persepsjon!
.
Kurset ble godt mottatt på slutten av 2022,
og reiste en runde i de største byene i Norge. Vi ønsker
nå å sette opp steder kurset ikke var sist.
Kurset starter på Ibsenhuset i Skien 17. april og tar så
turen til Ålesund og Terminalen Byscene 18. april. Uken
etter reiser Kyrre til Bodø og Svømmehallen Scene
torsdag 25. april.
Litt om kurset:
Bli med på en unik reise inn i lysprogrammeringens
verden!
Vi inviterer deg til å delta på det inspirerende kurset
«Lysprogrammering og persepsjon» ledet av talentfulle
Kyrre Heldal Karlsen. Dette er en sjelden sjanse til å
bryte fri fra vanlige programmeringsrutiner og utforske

========================================

### YOUR OBJECTIVE
Only the lines from the one with "ledet av talentfulle" through the last line of the records belong in the answer, each copied exactly.

### RESPONSE AREA
«Lysprogrammering og persepsjon» ledet av talentfulle
Kyrre Heldal Karlsen. Dette er en sjelden sjanse til å
bryte fri fra vanlige programmeringsrutiner og utforske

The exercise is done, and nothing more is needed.